Now, we can go ahead and create an Angular service that will make requests to this endpoint.
export type GeminiResponse = {
candidates: {
content: {
parts: {
text: string
}[]
}
}[];
}
@Injectable({providedIn: 'root'})
export class GenAIService {
readonly #http = inject(HttpClient);
generateContent(prompt: string) {
return this.#http.post<GeminiResponse>('http://localhost:3000/generate', {prompt}).pipe(
// map the response to just return the generated text
map(
response => response.candidates[0]?.content.parts[0].text || 'No response',
)
)
}
}
As we can see, the GeminiResponse
type we created is a quite intimidating on its own, even more so considering we omitted most of the fields, leaving behind only the part that actually contains the generated text. However, don't be scared by it, simply copy it and keep, since 90% of the time you will only care about the inner parts
field that contains the actual data.
Now, we can set up a component to use this service and display the generated content:
@Component({
template: `
<div class="container">
<h2>AI Text Generator</h2>
<form #textForm="ngForm" (ngSubmit)="generateResponse()" class="form">
<div class="input-group">
<label for="prompt">Enter your prompt:</label>
<textarea
id="prompt"
name="prompt"
[(ngModel)]="prompt"
required
placeholder="Type your prompt here..."
rows="4"
class="textarea">
</textarea>
</div>
<button
type="submit"
[disabled]="!textForm.form.valid"
class="submit-btn">
Generate Response
</button>
</form>
@let response = generatedResponse();
<div class="response-section">
<h3>Response:</h3>
<div
[class.response-box]="response.error === null"
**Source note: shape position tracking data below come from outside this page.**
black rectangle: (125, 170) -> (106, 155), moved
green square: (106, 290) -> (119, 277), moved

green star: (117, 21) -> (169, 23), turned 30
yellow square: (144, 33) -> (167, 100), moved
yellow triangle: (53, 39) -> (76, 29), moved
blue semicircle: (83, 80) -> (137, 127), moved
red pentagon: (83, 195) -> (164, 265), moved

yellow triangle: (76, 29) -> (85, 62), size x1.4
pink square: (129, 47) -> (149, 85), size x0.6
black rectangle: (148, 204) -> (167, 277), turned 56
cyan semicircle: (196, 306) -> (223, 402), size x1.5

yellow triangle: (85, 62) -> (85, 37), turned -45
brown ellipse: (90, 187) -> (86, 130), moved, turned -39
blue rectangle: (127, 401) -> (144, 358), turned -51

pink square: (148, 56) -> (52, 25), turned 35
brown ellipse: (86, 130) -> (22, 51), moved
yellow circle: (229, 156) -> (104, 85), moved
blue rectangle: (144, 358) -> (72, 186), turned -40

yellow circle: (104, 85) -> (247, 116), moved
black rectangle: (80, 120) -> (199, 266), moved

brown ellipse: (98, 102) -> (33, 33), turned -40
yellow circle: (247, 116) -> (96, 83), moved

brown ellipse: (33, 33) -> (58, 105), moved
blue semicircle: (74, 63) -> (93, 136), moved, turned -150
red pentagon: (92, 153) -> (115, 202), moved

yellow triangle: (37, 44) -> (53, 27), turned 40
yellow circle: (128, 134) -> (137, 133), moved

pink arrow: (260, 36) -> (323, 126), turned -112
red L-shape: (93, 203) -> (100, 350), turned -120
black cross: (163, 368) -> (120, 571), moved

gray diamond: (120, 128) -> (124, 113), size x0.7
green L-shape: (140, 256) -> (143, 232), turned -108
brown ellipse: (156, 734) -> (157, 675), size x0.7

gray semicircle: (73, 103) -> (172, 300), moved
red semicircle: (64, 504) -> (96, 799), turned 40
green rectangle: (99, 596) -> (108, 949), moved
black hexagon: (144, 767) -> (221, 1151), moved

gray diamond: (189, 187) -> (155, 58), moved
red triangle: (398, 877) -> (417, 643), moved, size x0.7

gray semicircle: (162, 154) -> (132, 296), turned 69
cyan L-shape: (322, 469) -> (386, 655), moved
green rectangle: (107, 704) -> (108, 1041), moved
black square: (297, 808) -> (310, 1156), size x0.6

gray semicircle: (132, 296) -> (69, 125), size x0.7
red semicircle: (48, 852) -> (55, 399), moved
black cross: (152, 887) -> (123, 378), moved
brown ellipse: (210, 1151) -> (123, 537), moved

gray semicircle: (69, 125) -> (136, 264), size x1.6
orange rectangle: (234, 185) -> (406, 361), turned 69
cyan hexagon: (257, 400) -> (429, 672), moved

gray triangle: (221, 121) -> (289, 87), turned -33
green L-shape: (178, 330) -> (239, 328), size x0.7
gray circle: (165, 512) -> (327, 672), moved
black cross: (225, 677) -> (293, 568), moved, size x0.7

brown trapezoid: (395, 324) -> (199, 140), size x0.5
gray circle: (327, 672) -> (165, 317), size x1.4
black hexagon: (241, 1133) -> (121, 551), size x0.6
[class.error-box]="response.error !== null">
{{ response.text }}
</div>
</div>
</div>
`,
})
export class GenerateTextComponent {
readonly #genAI = inject(GenAIService);
prompt = signal('');
generatedResponse = signal<{text: string, error: string | null}>({
text: '',
error: null,
});
generateResponse() {
// I would be very very happy to do this via resources
// but they do not yet support POST requests
// P.S. read more about resources in my article: https://www.angularspace.com/meet-http-resource/
this.#genAI.generateContent(this.prompt()).subscribe({
next: (response) => this.generatedResponse.set({
text: response, error: null,
}),
error: () => this.generatedResponse.set({
text: '', error: 'Error generating text',
})
});
}
}
As we can see, on the frontend part this is reasonably simple, as we just invoke our service, make the HTTP request, store the data in a signal, and display it. Nothing too fancy, and nothing too complex.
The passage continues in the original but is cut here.